Deploying the Kubeflow platform

Preamble

I recently started contributing to the Kubeflow open-source project and have been following some recent GitHub discussions, watched Working Group (WG) call recordings (they run past midnight in my timezone unfortunately) and community calls. Many contributors come from organizations that deploy Kubeflow internally or offer it as a managed service. One of the more popular requests from the community is to build Helm charts for deploying the Kubeflow platform.

What on earth is Kubeflow?

The Kubeflow platform is a collection of machine learning tools designed to be deployed on Kubernetes. Kubeflow is deployed via a community-maintained repository, kubeflow/manifests, which provides a collection of Kustomize manifests for each component. These manifests include Istio configuration, pod security standards, network policies, and token-based authorization. The repository holds a collection of Kustomize manifests upstreamed from each Kubeflow component. It also implements an Istio service mesh which secures traffic between components along with other security measures like pod security standards, network policies, and authorization tokens. It can also be configured to use an external OAuth2 provider. The scope of designing Kubeflow Helm charts is enormous and no easy effort, which makes sense why the Kubeflow organisation chooses not to maintain a central distribution of Kubeflow. Like many open-source projects, contributions often come from developers funded by their organizations or volunteers contributing in their free time. Kubeflow is already extremely complex to maintain to be security compliant for enterprises and has its own challenges designing and coordinating AI/ML tooling on Kubernetes. Vendors tend to provide enterprise support for deploying the platform.
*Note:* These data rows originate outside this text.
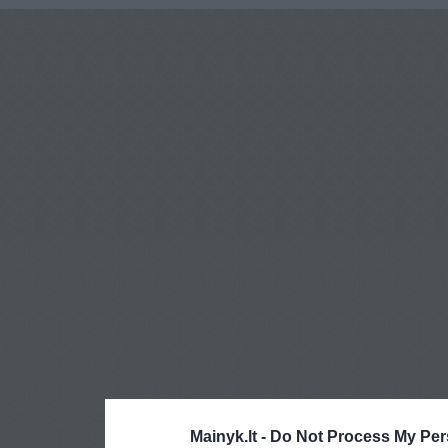
Mainyk.lt -
Do Not Process My Per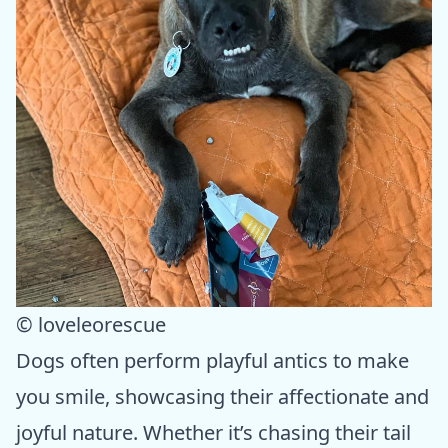
© loveleorescue
Dogs often perform playful antics to make
you smile, showcasing their affectionate and
joyful nature. Whether it’s chasing their tail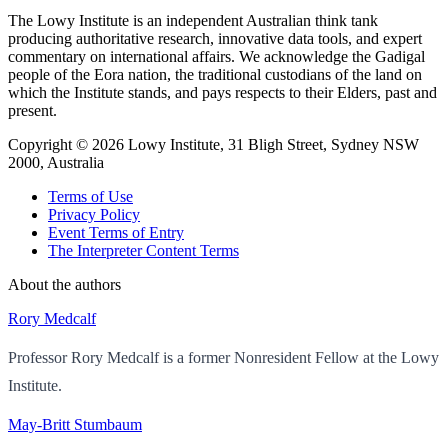
The Lowy Institute is an independent Australian think tank
producing authoritative research, innovative data tools, and expert
commentary on international affairs. We acknowledge the Gadigal
people of the Eora nation, the traditional custodians of the land on
which the Institute stands, and pays respects to their Elders, past and
present.
Copyright ©
2026
Lowy Institute, 31 Bligh Street, Sydney NSW
2000, Australia
Terms of Use
Privacy Policy
Event Terms of Entry
The Interpreter Content Terms
About the authors
Rory Medcalf
Professor Rory Medcalf is a former Nonresident Fellow at the Lowy
Institute.
May-Britt Stumbaum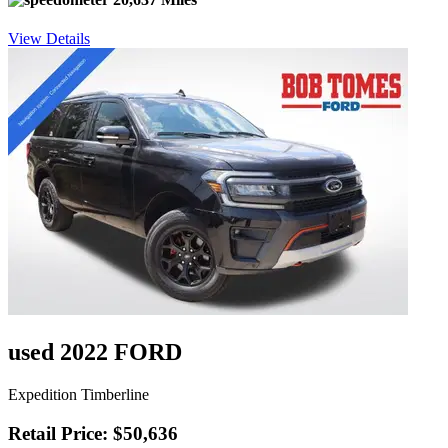
View Details
used 2022 FORD
Expedition Timberline
Retail Price: $50,636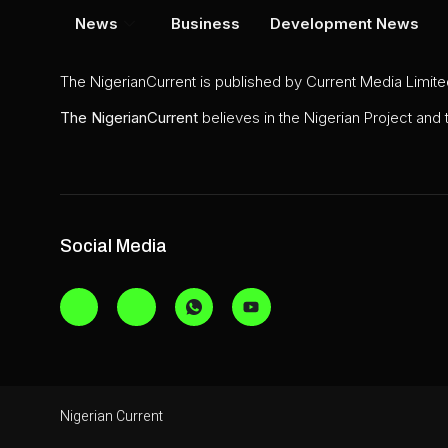
News
Business
Development News
The NigerianCurrent is published by Current Media Limit
The
NigerianCurrent
believes in the Nigerian Project and
Social Media
Nigerian Current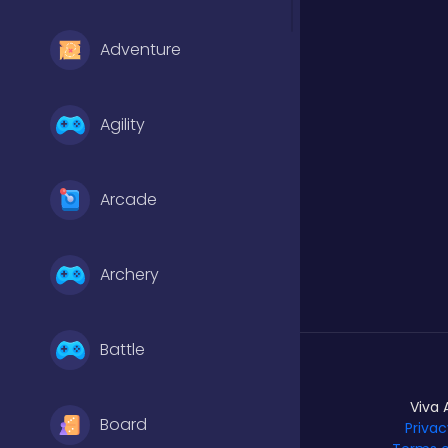
Adventure
Agility
Arcade
Archery
Battle
Viva 
Board
Privac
I recently went through deploying a customised Kubeflow. I operate a bare-metal Kubernetes cluster using GitOps powered by Flux. A Flux controller in my cluster reads the latest changes in the repository and synchronises changes to my cluster. I usually reach for Helm charts since I find that they are the simplest to configure but occasionally deploy operators and/or Custom Resource Definitions (CRDs) from manifests if this is not an option. I recently moved away from Ingress NGINX Controller to the new Gateway API using the Cilium Gateway implementation. This posed challenges because Istio’s Gateway implementation and the Gateway API’s evolving spec introduced compatibility and configuration issues. This should be resolved with the next Kubeflow platform release.
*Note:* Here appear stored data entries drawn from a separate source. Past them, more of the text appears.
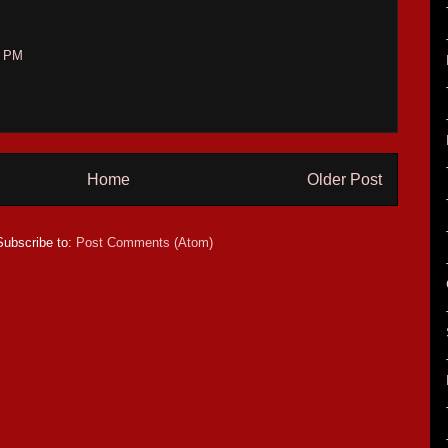
7 PM
Home
Older Post
Subscribe to:
Post Comments (Atom)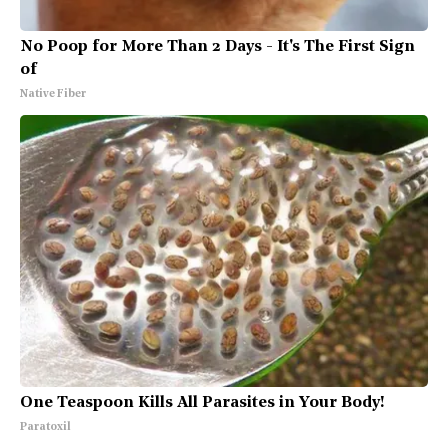
No Poop for More Than 2 Days - It's The First Sign
of
Native Fiber
One Teaspoon Kills All Parasites in Your Body!
Paratoxil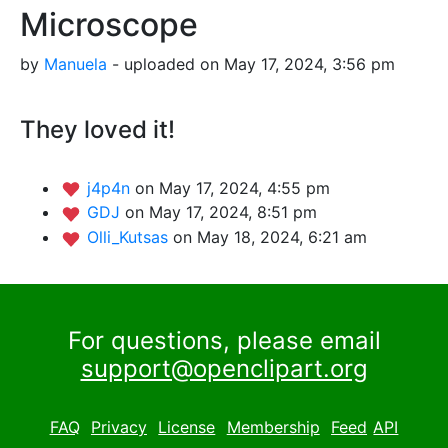
Microscope
by
Manuela
- uploaded on May 17, 2024, 3:56 pm
They loved it!
j4p4n
on May 17, 2024, 4:55 pm
GDJ
on May 17, 2024, 8:51 pm
Olli_Kutsas
on May 18, 2024, 6:21 am
For questions, please email
support@openclipart.org
FAQ
Privacy
License
Membership
Feed
API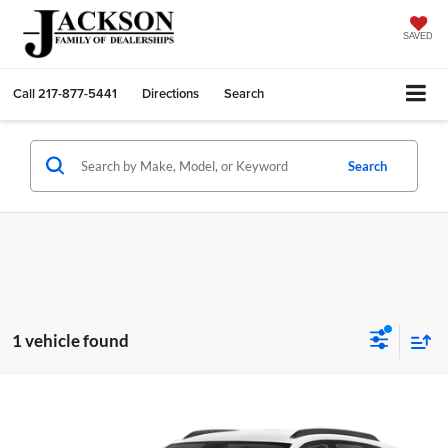
SAVED
Call
217-877-5441
Directions
Search
Search
1 vehicle found
Compare Vehicle
2026
Chevrolet Trax
LT
BUY
FINANCE
LEASE
Price Drop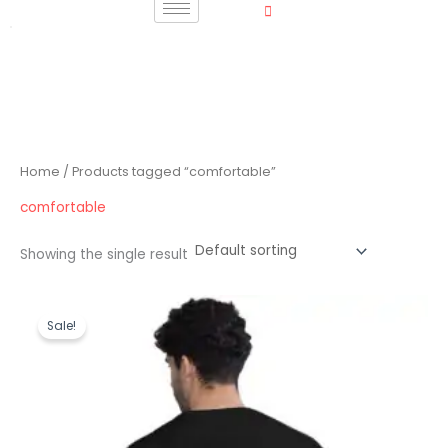
Skip
to
content
Home
/ Products tagged “comfortable”
comfortable
Showing the single result
Original
Current
price
price
Sale!
was:
is:
₹1,199.00.
₹489.00.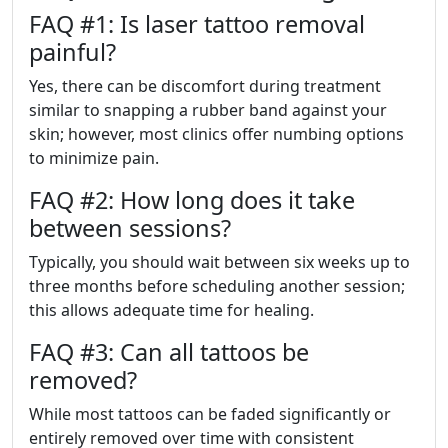
FAQ #1: Is laser tattoo removal
painful?
Yes, there can be discomfort during treatment
similar to snapping a rubber band against your
skin; however, most clinics offer numbing options
to minimize pain.
FAQ #2: How long does it take
between sessions?
Typically, you should wait between six weeks up to
three months before scheduling another session;
this allows adequate time for healing.
FAQ #3: Can all tattoos be
removed?
While most tattoos can be faded significantly or
entirely removed over time with consistent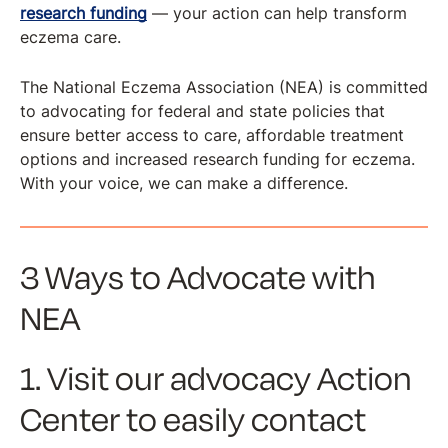
research funding
— your action can help transform
eczema care.
The National Eczema Association (NEA) is committed
to advocating for federal and state policies that
ensure better access to care, affordable treatment
options and increased research funding for eczema.
With your voice, we can make a difference.
3 Ways to Advocate with
NEA
1. Visit our advocacy Action
Center to easily contact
Deploying the Kubeflow platform has a few external dependencies:

  • S3-compatible storage
  • MySQL/MySQL-compatible database
  • Istio service mesh
  • Cert Manager for certificates

I already deploy Cert Manager for certificates for my split-brain DNS setup to publicly expose services via Cloudflare DNS and Cloudflare tunnels and internal (only on my network) using External DNS and the external-dns-unifi-webhook and a MinIO deployment with an NFS backend to my NAS. I settled on MariaDB Operator for its convenient CRDs to create databases, users and grants and scheduled S3 backup and restore procedures.

Kubeflow and Fluxtomizations

I largely used the deployKF repository as inspiration which is a more configurable setup using gomplate, ArgoCD and raw bash scripts to configure settings. It’s also a couple of revisions old (my guess is the maintainer started vendoring the distribution for later Kubeflow versions). It uses the same mechanism Helm values are templated into charts to create customised deployments AND kustomizations. I ended up opting for configurable options through Kubernetes Secret and ConfigMap objects. One of the biggest challenges was identifying all the points where MySQL and MinIO credentials were needed and using Kustomize patches to use a centralised secret. I should mention that secrets can be populated manually, using GitOps with sops encryption (natively supported in Flux) or use External Secrets Operator to populate secrets from an external secret store. I personally use 1Password to populate my secrets which allows me to conveniently autofill credentials.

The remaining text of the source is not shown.